Женька хлюпал и возился где-то далеко внизу на асфальте, ярость быстро улетучивалась, а вместе с ней сила. Я скорчил ужасающую рожу и пошел на шпанят, те попятились, я прошел мимо. Все-таки я был совсем еще малек, несмотря на взрослый мозг, потому плакал.
Вообще, школьный период — особая статья в моих жизнях Сурка. Там со мной всегда происходили примерно одни и те же события, отношения с одними и теми же людьми жизнь от жизни менялись мало, если только я не пытался намеренно, как в случае с Грузином, изменить их. Кстати, в тот раз я, конечно, их изменил, но, в принципе, они, как были, так и остались враждебными. Женька стал меня побаиваться, но он даже теоретически не мог оставить меня в покое — много раз после того меня встречала его шпана, один раз я бежал, все остальные был бит нещадно, на хорошую драку моей ярости уже не хватало. Зато я отыгрывался на Грузине уже в школе, где он был один, без поддержки своей голоты. Это было рациональное решение, умственное. Я, взрослый мужик, давно прошедший полосу драк и почти ее забывший, поставил перед собой задачу и по мере сил старался ее выполнять. Я нападал на него везде, где только мог, меня не смущали никакие свидетели, никаких предварительных разговоров я не признавал, равно как и правил честной борьбы — бил куда попало, норовил размозжить яйца, выткнуть глаз или, подобно Тайсону в знаменитом бое с Холлифилдом, откусить ухо, бил и в спину, и в лоб, и только относительная слабость моих мускулов да холодная НАМЕРЕННОСТЬ нападения, напрочь лишенного той ярости, что посетила меня на ступеньках школы, лишала мои действия убийственного или даже просто калечащего эффекта.

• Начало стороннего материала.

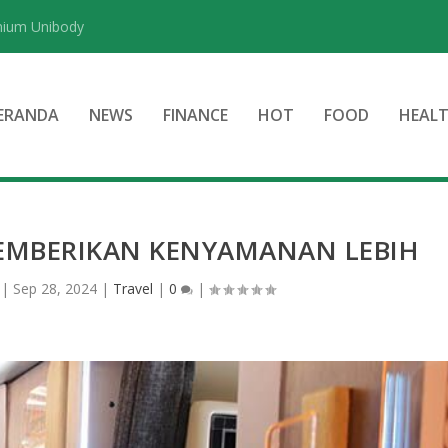
nium Unibody
ERANDA
NEWS
FINANCE
HOT
FOOD
HEAL
MEMBERIKAN KENYAMANAN LEBIH
|
Sep 28, 2024
|
Travel
|
0
|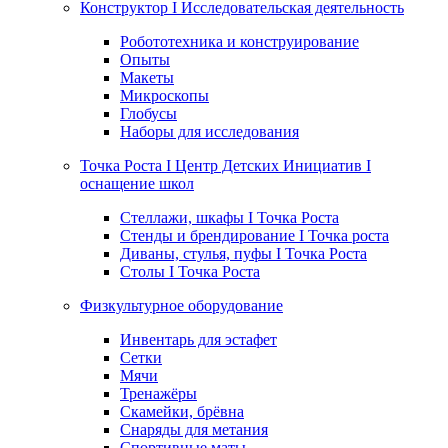
Конструктор I Исследовательская деятельность
Робототехника и конструирование
Опыты
Макеты
Микроскопы
Глобусы
Наборы для исследования
Точка Роста I Центр Детских Инициатив I
оснащение школ
Стеллажи, шкафы I Точка Роста
Стенды и брендирование I Точка роста
Диваны, стулья, пуфы I Точка Роста
Столы I Точка Роста
Физкультурное оборудование
Инвентарь для эстафет
Сетки
Мячи
Тренажёры
Скамейки, брёвна
Снаряды для метания
Спортивные маты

Я надеялся тогда, что ярость придет в процессе, но этого никогда не происходило — в общем-то, я нервничал и скучал.
Женька старался поддержать реноме, он был сильнее, валил меня иногда одним ударом, но, дурак, добить не пытался, а потому я вскакивал, визжа и плача, и снова принимался за реализацию плана. Шпана, им науськиваемая, начала если не бояться, то, как минимум, уважать меня — получил, уйди, да и мы уйдем, в тебя не плюнув, и вообще авторитет Грузина стал резко падать. Шпана не помогала, я нападал снова и снова.